The Jewish tradition offers a far wiser vision of manhood. In Genesis, God says, “It is not good for humans to be alone.” That line is often flattened into a comment about partnership, but it is also a statement about human design. Isolation is not the ideal. A man cut off from reflection, support and honest relationship is not spiritually advanced; he is endangered. The tradition begins not with masculine self-sufficiency, but with a warning about loneliness.

And the Bible’s men are not presented as invulnerable machines. Elijah, one of the fiercest prophets in Jewish memory, collapses under a broom tree and asks God to take his life. The text does not erase his despair to preserve some fantasy of heroic masculinity. It leaves it there, on the page, because truth matters more than image. The Jewish tradition understands something our culture often does not: there are moments when a man’s exhaustion becomes so deep that he can no longer think his way out of it alone.

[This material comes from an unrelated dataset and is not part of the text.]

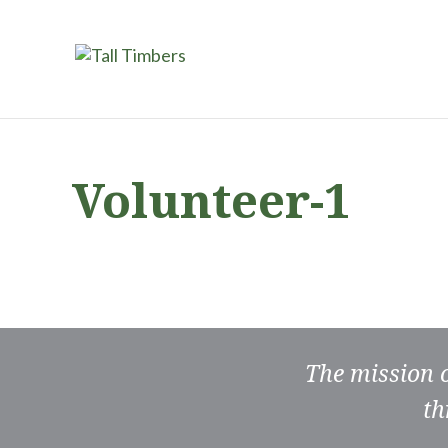
Volunteer-1
The mission 
th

That is why Jewish life builds practices against inner collapse. Shabbat teaches that a person is not a machine. Cheshbon hanefesh—an accounting of the soul—insists on reflection rather than avoidance. And pikuach nefesh, the obligation to preserve life, makes clear that life itself takes precedence over almost everything else. If preserving a life overrides so much in Jewish law, then mental health cannot be treated as some optional side issue. A mind in torment is not a minor problem. It is a human emergency, even when no one else can see it yet.

This should appeal far beyond the Jewish world because the truth underneath it is universal. Men need practices that interrupt isolation. Men need language for grief before it hardens into rage. Men need friendships where honesty is possible, rituals that force rest, and the humility to admit when the burden has become too heavy. Therapy, prayer, exercise, medication, journaling, support groups, trusted friends, real sleep, spiritual direction—these are not signs that a man is failing. They are signs that he is trying to remain human.

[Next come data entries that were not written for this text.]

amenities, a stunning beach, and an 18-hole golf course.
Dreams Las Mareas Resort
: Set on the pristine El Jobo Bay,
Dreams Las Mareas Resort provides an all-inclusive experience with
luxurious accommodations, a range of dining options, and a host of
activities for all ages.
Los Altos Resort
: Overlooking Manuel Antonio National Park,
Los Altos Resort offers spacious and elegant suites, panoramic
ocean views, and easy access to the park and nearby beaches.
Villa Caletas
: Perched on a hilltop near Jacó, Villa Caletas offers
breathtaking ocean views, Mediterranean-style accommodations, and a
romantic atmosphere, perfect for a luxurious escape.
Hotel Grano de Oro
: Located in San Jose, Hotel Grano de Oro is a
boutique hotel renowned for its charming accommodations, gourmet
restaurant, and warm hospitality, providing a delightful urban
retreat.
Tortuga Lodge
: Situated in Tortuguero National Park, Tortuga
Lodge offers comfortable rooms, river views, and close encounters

What makes Dr. Robby so resonant is that many men recognize themselves in him. Not the hospital, necessarily. Not the trauma bay. But the posture. The constant holding. The need to be the one who knows, the one who steadies, the one who never becomes the problem. And then, eventually, the collapse that comes when old grief has been left untreated for too long. His breakdown at the end of Season 1 is not just about one terrible shift. It is about what happens when a man spends years confusing endurance with healing.

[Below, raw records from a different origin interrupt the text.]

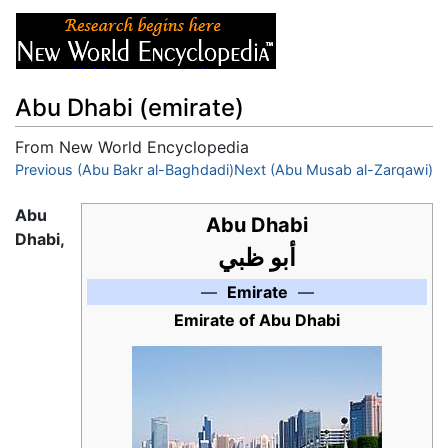
Abu Dhabi (emirate)
From New World Encyclopedia
Jump to:
Previous (Abu Bakr al-Baghdadi)
navigation
,
search
Next (Abu Musab al-Zarqawi)
Abu
Abu Dhabi
Dhabi,
أبو ظبي
—
Emirate
—
Emirate of Abu Dhabi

Mental Health Awareness Month should say something plain to men: you were never meant to carry all of this alone. A good man is not a man with no wounds. He is a man honest enough to tend them before they become everyone else’s inheritance. This month, choose one concrete act of care—make the therapy appointment, call the friend you’ve been avoiding, start the walk, or tell one trusted person the truth about how you are actually doing. Awareness means very little unless it becomes practice, and practice is how a man begins to carry his life with greater honesty, steadiness and hope.

 

Rabbi Noam Raucher is the executive director of FJMC International.